LICENSE UNKNOWN Data pulled from here
persuade_2.0_human_scores_demo_id_github.csv
has full texts, holistic score, word count, prompt, task, source texts, gender, grade level, english language learner status, and race/ethnicity, economic status, disability status.
persuade_corpus_1.0.csv
has the following columns:
essay_id_comp: The essay ID
competition_set: Whether the essay was part of the training or the test set in the Feedback Prize
full_text: The full text of the essay
discourse_id: ID for the discourse element
discourse_start: Character position in the essay where the discourse element starts
discourse_end discourse_text: Character position in the essay where the discourse element ends
discourse_type: Human annotation for the discourse element
discourse_type_num: Number for discourse element in essay
Each essay in the PERSUADE corpus was human annotated for argumentative and discourse elements as well as relationships between argumentative elements. The corpus was annotated using a double-blind rating process with 100 percent adjudication such that each essay was independently reviewed by two expert raters and adjudicated by a third expert rater.
The annotation rubric was developed to identify and evaluate discourse elements commonly found in argumentative writing. The rubric was developed in-house and went through multiple revisions based on feedback from two teacher panels as well as feedback from a research advisory board comprising experts in the fields of writing, discourse processing, linguistics, and machine learning. The discourse elements chosen for this rubric come from Nussbaum, Kardash, and Graham (2005) and Stapleton and Wu (2015). Both annotation schemes are adapted or simplified versions of the Toulmin argumentative framework (1958). Elements scored and brief descriptions for the elements are provided below.
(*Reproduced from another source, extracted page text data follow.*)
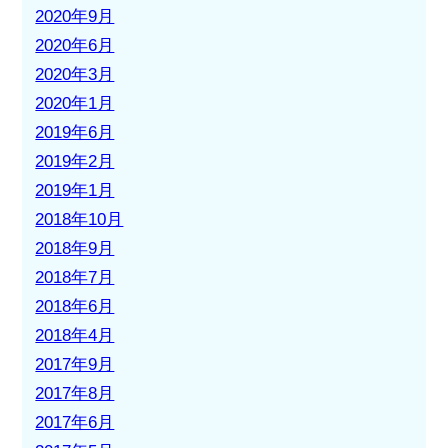
2020年9月
2020年6月
2020年3月
2020年1月
2019年6月
2019年2月
2019年1月
2018年10月
2018年9月
2018年7月
2018年6月
2018年4月
2017年9月
2017年8月
2017年6月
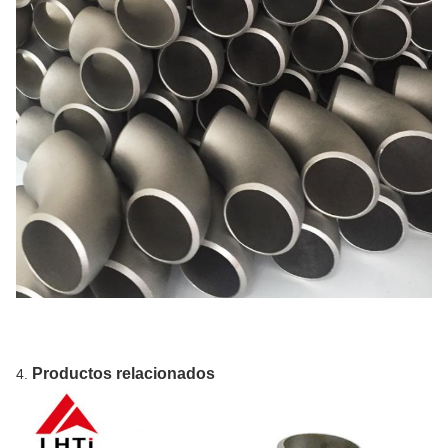
Productos relacionados
4.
Lead. An introduction that begins with a statistic, a quotation, a description, or some other device to grab the reader’s attention and point toward the thesis
Position. An opinion or conclusion on the main question
Claim. A claim that supports the position
Counterclaim. A claim that refutes another claim or gives an opposing reason to the position
Rebuttal. A claim that refutes a counterclaim
Evidence. Ideas or examples that support claims, counterclaims, rebuttals, or the position
Concluding Summary. A concluding statement that restates the position and claims
Unannotated. Segments that were not discourse elements